Cada ciudad tiene los suyos, ninguna se libra de ellos, por todas pasean empolvando con la caspa las aceras. Este genuino y contradictorio grupo social se las va apañando para subsistir no se sabe bien cómo ni de qué. El caso es que comparten rasgos comunes por los que, adjetivo arriba o verbo abajo, los podemos ir identificando.

Veamos. Un yotuve hace gala siempre de gran apellido, rallando la nobleza, aunque el apellido haya colapsado tres generaciones atrás y nadie lo recuerde. Todos, decimos, provienen de un bisabuelo, abuelo o padre digno de fervor, gran oficio y cartera de valores, pero nadie sabe qué hace ni qué méritos tiene la actual generación, que en todos los aspectos, tanto económicos como de notoriedad, vive de exiguas rentas.

Si vienen del sur, alardean de heredades; si son de la zona, te señalan blasones y te acompañan al edificio familiar, del que ya no les queda nada más que la nostalgia y las grietas.
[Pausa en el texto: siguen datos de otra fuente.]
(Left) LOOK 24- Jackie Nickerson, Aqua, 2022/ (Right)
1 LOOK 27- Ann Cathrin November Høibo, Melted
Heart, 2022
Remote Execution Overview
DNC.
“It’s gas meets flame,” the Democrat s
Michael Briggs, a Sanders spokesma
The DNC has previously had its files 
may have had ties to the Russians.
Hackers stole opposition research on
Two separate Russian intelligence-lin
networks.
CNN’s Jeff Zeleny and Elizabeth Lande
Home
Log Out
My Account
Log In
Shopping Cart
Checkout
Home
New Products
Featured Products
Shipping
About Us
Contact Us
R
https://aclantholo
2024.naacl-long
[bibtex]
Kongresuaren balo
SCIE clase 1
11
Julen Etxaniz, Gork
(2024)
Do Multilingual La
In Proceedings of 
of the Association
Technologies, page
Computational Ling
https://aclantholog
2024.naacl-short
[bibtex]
El yotuve no paga nunca cuando va en grupo, bajo ningún concepto, y en gesto dadivoso puede llegar a pagarse lo suyo si no supera los dos euros; en cuanto a los apellidos, muestran gran tendencia al uso de guiones y cultivan la heráldica, poniéndole más empeño que a las fincas, las cuales no trabajan y ceden siempre en arrendamiento; viven en las zonas nobles, donde las fachadas todavía nos recuerdan quiénes fueron, pero en su vivienda las luces resultan mortecinas, la pintura amarillea y se voltean los colchones cada década.
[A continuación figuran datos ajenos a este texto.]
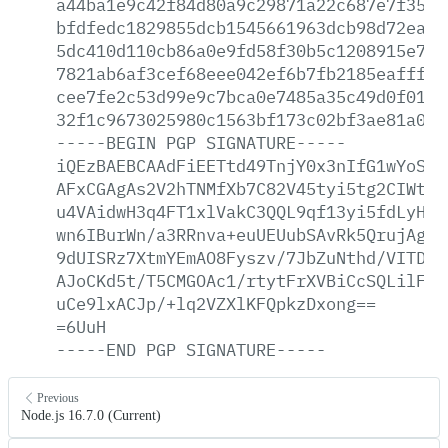
a44ba1e9c42f84d80a9c29871a22c687e7f35ae
bfdfedc1829855dcb1545661963dcb98d72ea51
5dc410d110cb86a0e9fd58f30b5c1208915e733
7821ab6af3cef68eee042ef6b7fb2185eafff8b
cee7fe2c53d99e9c7bca0e7485a35c49d0f01ad
32f1c9673025980c1563bf173c02bf3ae81a0a8
-----BEGIN
PGP
SIGNATURE-----
iQEzBAEBCAAdFiEETtd49TnjY0x3nIfG1wYoSKG
AFxCGAgAs2V2hTNMfXb7C82V45tyi5tg2CIWtv9
u4VAidwH3q4FT1xlVakC3QQL9qf13yi5fdLyHxf
wn6IBurWn/a3RRnva+euUEUubSAvRk5QrujAgkm
9dUISRz7XtmYEmAO8Fyszv/7JbZuNthd/VITDY9
AJoCKd5t/T5CMGOAc1/rtytFrXVBiCcSQLilFFy
uCe9lxACJp/+lq2VZXlKFQpkzDxong==
=6UuH
-----END
PGP
SIGNATURE-----
Previous
Node.js 16.7.0 (Current)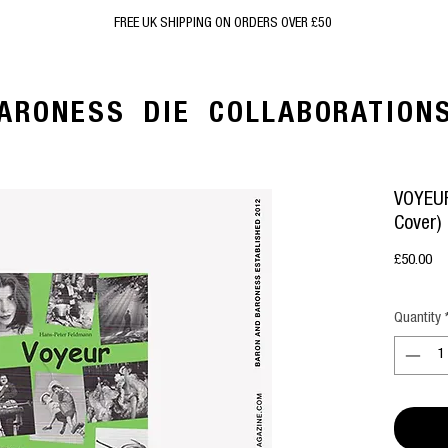
FREE UK SHIPPING ON ORDERS OVER £50
ARONESS
DIE
COLLABORATION
VOYEUR
Cover)
Pr
£50.00
Quantity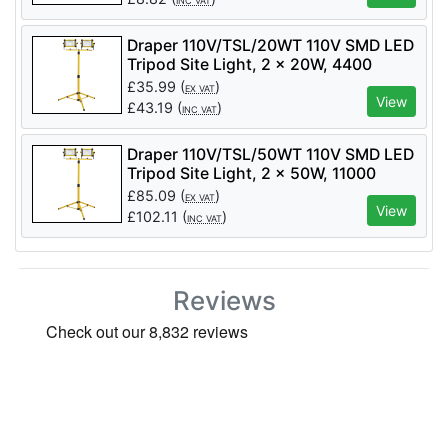
INC VAT
Draper 110V/TSL/20WT 110V SMD LED
Tripod Site Light, 2 x 20W, 4400
Lumens - Code: 03201 - Pack Qty 1
£
35.99
(
)
EX VAT
View
£
43.19
(
)
INC VAT
Draper 110V/TSL/50WT 110V SMD LED
Tripod Site Light, 2 x 50W, 11000
Lumens - Code: 03205 - Pack Qty 1
£
85.09
(
)
EX VAT
View
£
102.11
(
)
INC VAT
Reviews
El yotuve procura colar el nombre de un general, obispo o político en la conversación, al que aluden denotando proximidad, cuando en realidad no lo conocen o con el que a lo sumo coincidieron en los aseos. Por supuesto, acude a cada funeral de riguroso luto y en primera fila, donde espera recibir las condolencias aunque no guarde relación con el difunto. Si va a una boda, come en exceso y no lleva regalo porque con su presencia ya ha cumplido; las camisas son de seda, los puños desgastados y los calcetines zurcidos; las sopas las multiplica a fuerza de agua y de sal, rozando el bíblico milagro y la peluquería no la frecuenta, se lo hace en la cocina porque resulta más cómodo y en el fondo, argumenta, los de las tijeras se pasan con los precios.

Un yotuve de los de verdad siempre te pregunta por la familia a la que perteneces, la profesión y el segundo apellido. En los restaurantes y en las bodas acopian los restos suyos y los de los restantes comensales para los perros que no tienen, y que de tenerlos serían galgos famélicos. Llevan por todas partes el escudo familiar, en los bolígrafos, carteras, llaveros, incluso en los vehículos, y suelen pertenecer a clubs sociales, en los que abonan las cuotas con retraso y amenazan a las juntas directivas con los tribunales si se van de la lengua. Los más austeros, que son minoría, se dan de baja alegando que las instalaciones se han venido a menos, que ya se admite a cualquiera y que ni le respetan su mesa. Si se les invita a los toros, sugieren barrera, en el fútbol solo les vale el palco y si fuman, tiene que ser habanos, todo de gorra. Un yotuve, en fin, jamás reserva hotel, sino que se acopla en la casa de algún pariente o amigo que lo sufre cada verano con resignación. La familia o las amistades, dice, son lo primero.

Los yotuves, pues, vienen a ser unos nostálgicos con algo de caspa y un encanto retro, una vaga indefinición entre lo pícaro y lo bohemio. Este personaje tan universal y tan español va quedando en cierto desuso y sus conciudadanos los juzgan con desprecio, quizá porque pecan de soberbios en su miseria. Un yotuve mira por encima del hombro al vecino y se siente altruista si lo recompensa con una distante amistad, considerándolo gesto de realeza moderna, pues resulta muy humano codearse con el vulgo.

Como decíamos, se dan en todas las ciudades, así que lo mejor es tomarse el asunto con humor y paciencia. Yo mismo acabo de quedar con uno de ellos.